The holiday season is in full swing and as the New Year approaches, I feel it's an appropriate time for some self-reflection especially since I've been gone for almost half the year...
As my final year of college was coming to a close, I could feel the pressure building up. In my classes I could see people on LinkedIn searching for jobs, updating their job resumes, and tailoring multiple cover letters for their applications. People were publicly sharing the good news of their next steps and future plans. I was commenting congratulations on engagement announcements, pregnancy news, successful job offers, cross country moves, graduate school acceptances, and more. Truly a time for celebration! And as people were going around talking about what their plans were for after graduation, I found myself without an answer. "I don't really have a plan yet, I'm just gunna go where life takes me," I said. Part of that was true, I didn't have a plan for finding a full-time job yet, but part of me did have a plan. It had been 5 years since my last visit, I wanted to visit the Philippines again. And that was the extent of my post-grad plan, to go abroad to see my grandparents.

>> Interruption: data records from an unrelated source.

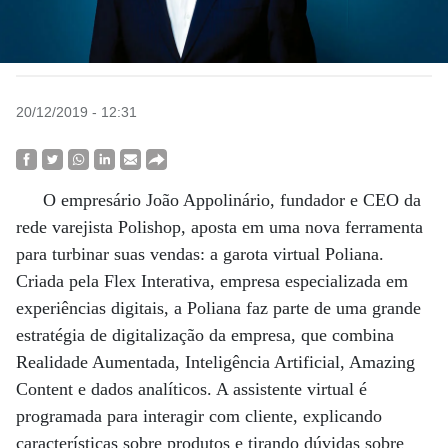
20/12/2019 - 12:31
O empresário João Appolinário, fundador e CEO da
rede varejista Polishop, aposta em uma nova ferramenta
para turbinar suas vendas: a garota virtual Poliana.
Criada pela Flex Interativa, empresa especializada em
experiências digitais, a Poliana faz parte de uma grande
estratégia de digitalização da empresa, que combina
Realidade Aumentada, Inteligência Artificial, Amazing
Content e dados analíticos. A assistente virtual é
programada para interagir com cliente, explicando
características sobre produtos e tirando dúvidas sobre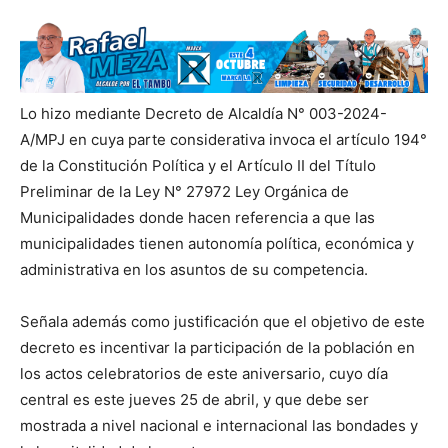
Lo hizo mediante Decreto de Alcaldía N° 003-2024-
A/MPJ en cuya parte considerativa invoca el artículo 194°
de la Constitución Política y el Artículo II del Título
Preliminar de la Ley N° 27972 Ley Orgánica de
Municipalidades donde hacen referencia a que las
municipalidades tienen autonomía política, económica y
administrativa en los asuntos de su competencia.
Señala además como justificación que el objetivo de este
decreto es incentivar la participación de la población en
los actos celebratorios de este aniversario, cuyo día
central es este jueves 25 de abril, y que debe ser
mostrada a nivel nacional e internacional las bondades y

It was scary. For the first time maybe ever, I had no plan. Not even the slightest idea of what I was going to do. I just knew that I wasn't ready to commit to a full-time job yet and I was going to stand by my decision. And to my surprise, many people actually supported it. Some of my coworkers endorsed the idea of taking time off while I could because once I started working, it would be really difficult to take time off for vacation. And luckily, my parents were on board with me taking some time off to just chill and travel. So that's what I did. I went to the Philippines in July expecting to stay for a month, and after extending my vacation again and again, I ended up staying abroad for 5 months total.
These past 5 months have taught me more lessons than I expected to learn. Although I was on vacation, it wasn't all rest & relaxation. There were still challenges to overcome and change to adjust to. But that's life am I right? There are ups and downs to everything. But with that said, I have grown more in these past 5 months abroad than I have in maybe the past 5 years. I feel like a completely different person (in the best way possible). Someone stronger, more adventurous, more independent, more mature, and less scared of the future. These past 5 months provided me with a strong foundation for what I hope will be a new beginning, perfect with the New Year and new decade coming around.
A lesson I learned is sometimes being lost or unsure leads to the greatest adventures. I don't always need to have a plan. And even if I do, it won't always go according to it. Taking time off to travel was one of the best decisions I have ever made in my life. All of the sacrifices I made in choosing to stay abroad for as long as I did, were worth it. Who else can say that they spent 5 months abroad right out of college?
Before, I said "I am going where life takes me" with hesitation and fear. Now, I scream it at the top of my lungs: "I am not afraid. I am ready to take on whatever life has to throw at me, and go wherever life ends up taking me. Bring it on."